Hundreds of thousands of customers who deposited their holdings on the FTX platform lost their savings. So far, the bankruptcy team has secured about $740 million worth of cryptocurrency belonging to parts of FTX’s business, amounting to “only a fraction” of what the team was hoping to recover.
FTX’s downfall initiated a regulatory change in the US
After the fall of FTX, the crypto scene have come together to recognize that the regulatory framework regarding Web3 oversight has to change. If 2022 was a time for setting the basis of regulatory activity in the crypto industry, 2023 is a milestone for opening the door to ever-evolving crypto regulations.

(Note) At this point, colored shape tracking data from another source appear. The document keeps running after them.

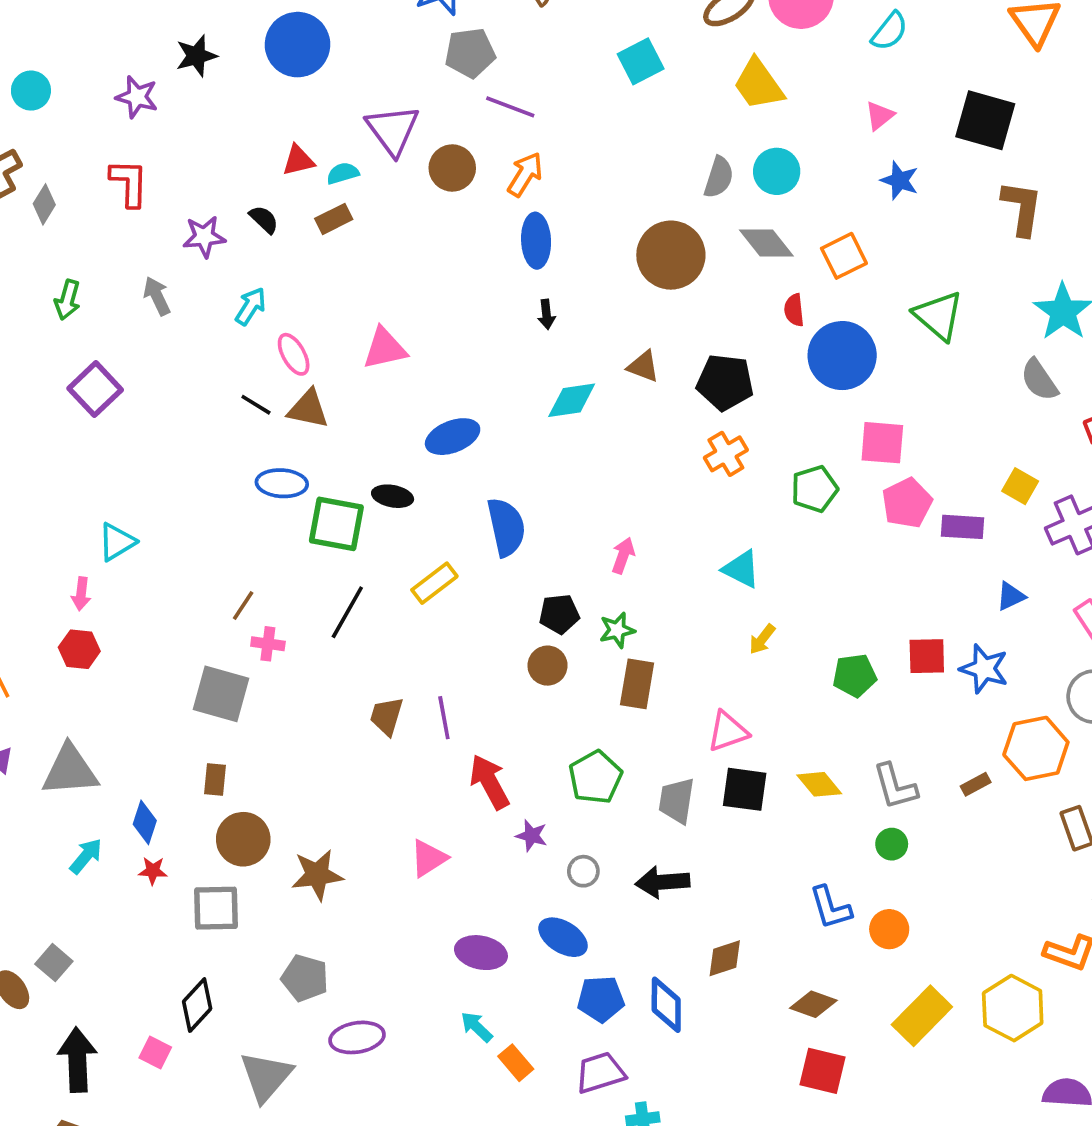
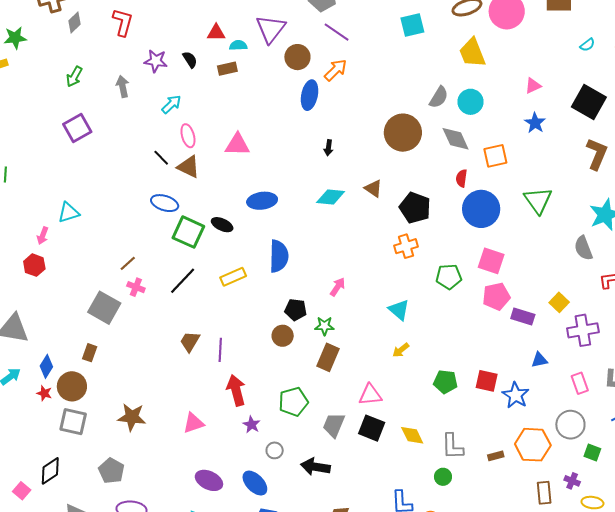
cyan semicircle: (890, 31) -> (587, 45), moved, size x0.7
blue ellipse: (536, 241) -> (310, 95), moved
brown circle: (243, 839) -> (72, 386), moved

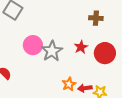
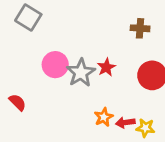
red star: (81, 47) -> (106, 67), moved

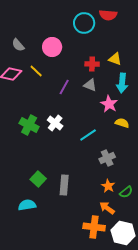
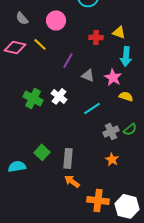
gray triangle: (90, 85) -> (88, 75), moved
green semicircle: (126, 192) -> (130, 129), moved
cyan semicircle: (27, 205) -> (17, 166), moved
orange arrow: (107, 208) -> (72, 181), moved

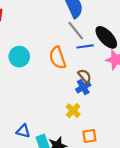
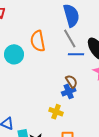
orange semicircle: (58, 58) -> (38, 41), moved
yellow cross: (73, 111) -> (56, 112), turned -32

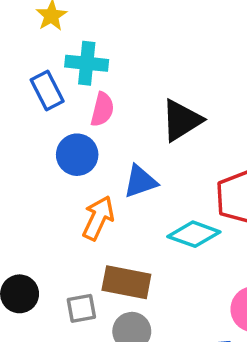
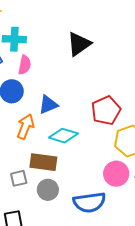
black triangle: (182, 120) -> (79, 44), moved
cyan diamond: (194, 234) -> (63, 136), moved

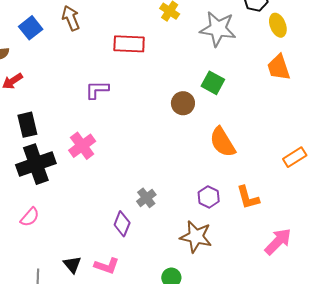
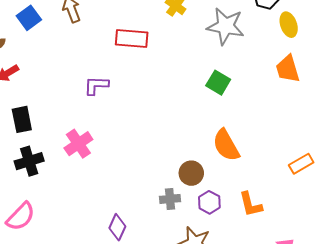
brown circle: (183, 103) -> (191, 173), moved
black cross: (36, 164) -> (29, 161), size x0.7
gray cross: (146, 198) -> (170, 199), moved, turned 30
pink semicircle: (30, 217) -> (21, 216), size x1.4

To respond to the FTX failure, the current administration is considering responding through the Senate Agriculture Committee’s Digital Commodities Consumer Protection Act (DCCPA). The proposed bill, which was drafted at the time of FTX’s failure remains an option in Washington for two reasons:
Crypto exchanges and brokers waited for the U.S. Treasury Department and the Internal Revenue Service (IRS) to clarify their stance on how these entities should interact with Sections 6045 and 6045A of the Internal Revenue Code. Those sections mandate reporting obligations that broker needs to report details of their customers’ names, addresses, and a set of other information to the IRS.
The answer to the question of who qualifies as a broker remains uncertain for now. The Infrastructure Investment and Jobs Act (IIJA), which President Joe Biden signed into law in November 2021, provided an updated definition of the term “broker,” including “any person who is responsible for regularly providing any service effectuating transfers of digital assets on behalf of another person.” Crypto exchanges, whether they are centralized and decentralized, are now trying to guess if they fall under this new category.
As a conclusion, the Web3 world continues to recover after the collapse of FTX and Sam Bankman-Fried’s behavior, making some regulatory changes a must-do. How that plays out exactly will certainly determine a large part of the evolution of the crypto industry.